Williams and Casey could be among the 28 teaching positions that the Yuma Elementary School District 1 voted to cut Wednesday night.
In a vote count of 4-1, with board member Gary Wright the lone dissenting vote, the board approved the cuts caused by an estimated $8.8 million budget shortfall for next year.
Now the two, who both went through Yuma Elementary District 1 as students, both have mothers who were teachers and both recently graduated college, are faced with the same uncertainty of whether or not they'll have jobs for next year.
Williams, who spent five years as a special education teaching aid, is in her first year teaching - and it's the first-year teachers that will be affected by the cuts.
District officials previously told The Sun that they do not expect the cuts to go further than first-year teachers.
Board President Wilkinson said the cuts would bring the student-teacher ratios to 25:1 for K -2 and 28:1 for grades 3 - 8. Superintendent Darwin Stiffler said those numbers would still keep them among the lowest class sizes in the county.
Williams said she hopes she won't get a pink slip Thursday morning because she's a "highly qualified" math teacher, which is a discipline in high demand.
"We have to hope that tomorrow's going to be good," Williams told The Sun at the board meeting Wednesday night.

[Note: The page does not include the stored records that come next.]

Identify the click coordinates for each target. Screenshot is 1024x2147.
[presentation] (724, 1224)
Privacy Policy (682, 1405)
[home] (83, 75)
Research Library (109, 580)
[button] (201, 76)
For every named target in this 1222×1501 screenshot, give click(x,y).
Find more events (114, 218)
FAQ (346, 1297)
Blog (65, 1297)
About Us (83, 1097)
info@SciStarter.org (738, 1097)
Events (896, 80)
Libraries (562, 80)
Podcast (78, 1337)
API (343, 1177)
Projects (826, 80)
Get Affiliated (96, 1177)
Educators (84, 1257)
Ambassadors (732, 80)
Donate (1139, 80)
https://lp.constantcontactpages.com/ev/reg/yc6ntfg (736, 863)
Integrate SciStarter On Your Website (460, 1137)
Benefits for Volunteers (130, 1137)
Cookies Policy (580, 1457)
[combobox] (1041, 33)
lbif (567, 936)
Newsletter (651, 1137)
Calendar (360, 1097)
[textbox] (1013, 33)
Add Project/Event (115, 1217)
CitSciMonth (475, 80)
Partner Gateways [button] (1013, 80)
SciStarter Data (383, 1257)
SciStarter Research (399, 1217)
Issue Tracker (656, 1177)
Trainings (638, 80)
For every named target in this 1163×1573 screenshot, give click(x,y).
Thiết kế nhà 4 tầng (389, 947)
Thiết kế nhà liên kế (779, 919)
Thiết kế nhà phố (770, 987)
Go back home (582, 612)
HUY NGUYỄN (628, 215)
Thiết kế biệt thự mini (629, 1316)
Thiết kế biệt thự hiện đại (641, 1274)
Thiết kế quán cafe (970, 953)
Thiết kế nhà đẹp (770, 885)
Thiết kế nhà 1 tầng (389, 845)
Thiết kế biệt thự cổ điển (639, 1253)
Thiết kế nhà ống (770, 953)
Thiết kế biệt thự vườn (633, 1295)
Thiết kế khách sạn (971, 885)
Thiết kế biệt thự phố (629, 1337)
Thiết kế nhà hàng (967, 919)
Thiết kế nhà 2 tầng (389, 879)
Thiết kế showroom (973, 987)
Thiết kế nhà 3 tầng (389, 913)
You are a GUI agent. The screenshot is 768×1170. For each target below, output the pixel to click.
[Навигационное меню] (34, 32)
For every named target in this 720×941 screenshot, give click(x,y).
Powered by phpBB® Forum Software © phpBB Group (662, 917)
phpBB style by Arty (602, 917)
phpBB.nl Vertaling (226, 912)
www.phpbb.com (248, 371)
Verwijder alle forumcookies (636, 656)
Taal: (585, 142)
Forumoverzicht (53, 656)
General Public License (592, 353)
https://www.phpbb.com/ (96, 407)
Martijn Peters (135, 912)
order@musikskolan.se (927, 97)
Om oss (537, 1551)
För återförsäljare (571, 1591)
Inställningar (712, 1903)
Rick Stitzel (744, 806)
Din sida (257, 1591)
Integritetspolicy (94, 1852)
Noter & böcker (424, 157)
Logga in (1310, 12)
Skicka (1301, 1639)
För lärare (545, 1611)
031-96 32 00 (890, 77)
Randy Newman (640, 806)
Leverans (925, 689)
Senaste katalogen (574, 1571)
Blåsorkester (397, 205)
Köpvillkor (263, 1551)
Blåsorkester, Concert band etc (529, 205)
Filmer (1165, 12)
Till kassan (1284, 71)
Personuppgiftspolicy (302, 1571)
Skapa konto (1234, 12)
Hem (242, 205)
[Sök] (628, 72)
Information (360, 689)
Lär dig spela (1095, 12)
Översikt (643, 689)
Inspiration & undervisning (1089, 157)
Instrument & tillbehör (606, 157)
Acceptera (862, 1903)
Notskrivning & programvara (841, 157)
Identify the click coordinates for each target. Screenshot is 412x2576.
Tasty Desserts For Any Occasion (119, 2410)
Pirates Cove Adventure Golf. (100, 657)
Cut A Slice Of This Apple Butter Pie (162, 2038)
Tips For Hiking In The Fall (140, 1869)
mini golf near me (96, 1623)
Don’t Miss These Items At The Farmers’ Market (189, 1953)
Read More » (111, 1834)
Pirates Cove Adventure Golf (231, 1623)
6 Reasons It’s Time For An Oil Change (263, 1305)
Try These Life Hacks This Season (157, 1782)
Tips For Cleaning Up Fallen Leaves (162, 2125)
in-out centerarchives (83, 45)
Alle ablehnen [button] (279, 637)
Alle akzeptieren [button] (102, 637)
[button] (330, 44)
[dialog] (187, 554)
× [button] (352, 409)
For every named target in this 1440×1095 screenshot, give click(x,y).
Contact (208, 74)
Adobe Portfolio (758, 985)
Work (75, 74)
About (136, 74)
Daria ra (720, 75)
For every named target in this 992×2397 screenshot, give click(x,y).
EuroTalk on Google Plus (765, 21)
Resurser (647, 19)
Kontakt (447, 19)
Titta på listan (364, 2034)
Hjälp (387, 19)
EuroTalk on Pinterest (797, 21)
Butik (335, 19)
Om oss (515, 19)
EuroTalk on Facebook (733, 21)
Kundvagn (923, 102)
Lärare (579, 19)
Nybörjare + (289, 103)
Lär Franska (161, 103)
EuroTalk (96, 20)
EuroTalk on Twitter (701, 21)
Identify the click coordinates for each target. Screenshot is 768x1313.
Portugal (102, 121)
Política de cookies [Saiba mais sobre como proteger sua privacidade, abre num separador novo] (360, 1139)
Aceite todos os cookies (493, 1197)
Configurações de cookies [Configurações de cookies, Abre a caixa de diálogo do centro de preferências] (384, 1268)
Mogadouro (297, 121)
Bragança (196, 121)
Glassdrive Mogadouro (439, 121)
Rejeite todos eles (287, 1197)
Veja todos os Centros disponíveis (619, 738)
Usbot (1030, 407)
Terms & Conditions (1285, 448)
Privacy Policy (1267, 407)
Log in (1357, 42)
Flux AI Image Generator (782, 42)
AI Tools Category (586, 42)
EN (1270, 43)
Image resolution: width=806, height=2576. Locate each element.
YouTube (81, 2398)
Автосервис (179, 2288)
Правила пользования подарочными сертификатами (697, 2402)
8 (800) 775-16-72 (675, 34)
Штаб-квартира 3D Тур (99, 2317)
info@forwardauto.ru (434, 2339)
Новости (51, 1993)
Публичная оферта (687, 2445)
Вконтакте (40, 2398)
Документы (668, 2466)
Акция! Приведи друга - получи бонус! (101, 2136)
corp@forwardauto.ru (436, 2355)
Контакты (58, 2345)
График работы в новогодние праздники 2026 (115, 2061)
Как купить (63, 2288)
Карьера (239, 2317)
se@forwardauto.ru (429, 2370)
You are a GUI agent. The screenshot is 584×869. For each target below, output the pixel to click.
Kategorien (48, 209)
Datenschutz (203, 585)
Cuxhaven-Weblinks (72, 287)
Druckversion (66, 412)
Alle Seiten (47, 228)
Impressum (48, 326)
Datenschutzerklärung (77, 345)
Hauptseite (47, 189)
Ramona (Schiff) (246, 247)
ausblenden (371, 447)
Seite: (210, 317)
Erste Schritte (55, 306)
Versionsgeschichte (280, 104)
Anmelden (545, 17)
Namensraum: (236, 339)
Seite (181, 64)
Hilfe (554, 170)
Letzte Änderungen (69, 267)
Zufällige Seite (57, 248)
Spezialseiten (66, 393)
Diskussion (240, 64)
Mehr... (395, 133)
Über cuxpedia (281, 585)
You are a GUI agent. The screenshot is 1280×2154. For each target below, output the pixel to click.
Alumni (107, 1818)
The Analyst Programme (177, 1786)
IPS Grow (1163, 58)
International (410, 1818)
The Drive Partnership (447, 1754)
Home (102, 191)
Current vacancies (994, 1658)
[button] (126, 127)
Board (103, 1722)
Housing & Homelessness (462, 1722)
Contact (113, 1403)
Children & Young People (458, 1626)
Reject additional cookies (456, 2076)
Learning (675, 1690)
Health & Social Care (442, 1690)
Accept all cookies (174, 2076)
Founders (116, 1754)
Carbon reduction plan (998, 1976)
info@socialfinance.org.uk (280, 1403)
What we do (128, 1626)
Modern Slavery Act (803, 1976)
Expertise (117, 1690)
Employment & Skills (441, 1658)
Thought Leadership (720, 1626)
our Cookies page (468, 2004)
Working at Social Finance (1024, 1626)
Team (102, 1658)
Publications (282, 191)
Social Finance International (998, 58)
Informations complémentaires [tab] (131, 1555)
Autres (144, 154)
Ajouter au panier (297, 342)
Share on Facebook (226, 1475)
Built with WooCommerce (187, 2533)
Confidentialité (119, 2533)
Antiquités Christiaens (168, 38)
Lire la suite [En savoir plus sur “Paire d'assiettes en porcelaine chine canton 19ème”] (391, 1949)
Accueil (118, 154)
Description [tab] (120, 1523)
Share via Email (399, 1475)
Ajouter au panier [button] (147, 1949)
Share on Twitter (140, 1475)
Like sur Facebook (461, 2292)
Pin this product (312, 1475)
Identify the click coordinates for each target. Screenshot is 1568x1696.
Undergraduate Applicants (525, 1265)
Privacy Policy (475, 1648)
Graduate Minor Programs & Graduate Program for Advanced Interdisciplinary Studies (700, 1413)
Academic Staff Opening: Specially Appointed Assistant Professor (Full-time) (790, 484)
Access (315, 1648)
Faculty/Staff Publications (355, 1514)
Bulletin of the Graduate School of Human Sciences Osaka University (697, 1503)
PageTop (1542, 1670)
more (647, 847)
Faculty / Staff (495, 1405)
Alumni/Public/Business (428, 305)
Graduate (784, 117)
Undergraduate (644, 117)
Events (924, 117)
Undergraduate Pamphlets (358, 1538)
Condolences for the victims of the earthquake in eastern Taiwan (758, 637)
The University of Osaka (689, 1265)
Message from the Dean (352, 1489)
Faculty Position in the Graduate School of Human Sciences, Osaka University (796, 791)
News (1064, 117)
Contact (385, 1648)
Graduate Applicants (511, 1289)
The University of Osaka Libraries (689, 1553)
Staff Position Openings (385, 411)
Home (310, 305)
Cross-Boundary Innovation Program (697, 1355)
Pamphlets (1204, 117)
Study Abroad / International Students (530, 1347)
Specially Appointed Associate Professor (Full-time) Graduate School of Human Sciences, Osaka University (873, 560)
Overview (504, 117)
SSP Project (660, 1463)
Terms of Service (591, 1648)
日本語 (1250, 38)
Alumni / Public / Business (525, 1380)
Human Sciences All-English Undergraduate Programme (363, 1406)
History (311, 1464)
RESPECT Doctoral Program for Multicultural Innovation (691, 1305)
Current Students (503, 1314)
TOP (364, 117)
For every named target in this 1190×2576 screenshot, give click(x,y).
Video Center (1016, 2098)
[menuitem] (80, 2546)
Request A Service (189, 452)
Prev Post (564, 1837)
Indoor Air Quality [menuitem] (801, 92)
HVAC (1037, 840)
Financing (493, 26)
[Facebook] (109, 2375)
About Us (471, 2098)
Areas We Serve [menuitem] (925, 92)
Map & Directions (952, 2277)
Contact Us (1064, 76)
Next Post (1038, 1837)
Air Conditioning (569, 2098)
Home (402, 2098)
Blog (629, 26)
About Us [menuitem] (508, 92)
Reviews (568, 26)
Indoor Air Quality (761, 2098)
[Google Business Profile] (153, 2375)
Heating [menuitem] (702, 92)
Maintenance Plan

Wilkinson said the current budget crisis is "the hardest time that we are going to have in a long time." In an emotional speech Wednesday night, Wilkinson said he truly believes the district will be able to bring back the 28 teachers.
The 28 teachers who will be cut will be the first ones the district hopes to bring back once they have a clearer idea of the budget for next year, Stiffler said.
And Casey hopes that's exactly what will happen if she's handed a pink slip Thursday morning.
Even though Casey's a second year teacher, she is "emergency certified," which means she could also lose her job. The emergency certification teachers go through this every year, but she said if the economy was different right now, she could have become certified and hopefully been safe from the cuts.
Even though Williams, Casey and many other district employees said the process of cutting the budget has been transparent and completely open, it doesn't make it any easier.
"You can know something's coming, but when you get it, it's still going to be emotional," Casey said.
She said even though she may lose her job, her coworkers will also feel the pain because they'll be losing teammates and friends - everyone is affected.
The district could reduce staff in other areas during the next few months, Stiffler said.
Wilkinson said "in easy times, it's easy to do things, but in rough times, it's really tough to stand up to the plate.
"Don't for a second believe anyone that tells you that this decision is not personal, because it is," Wilkinson said.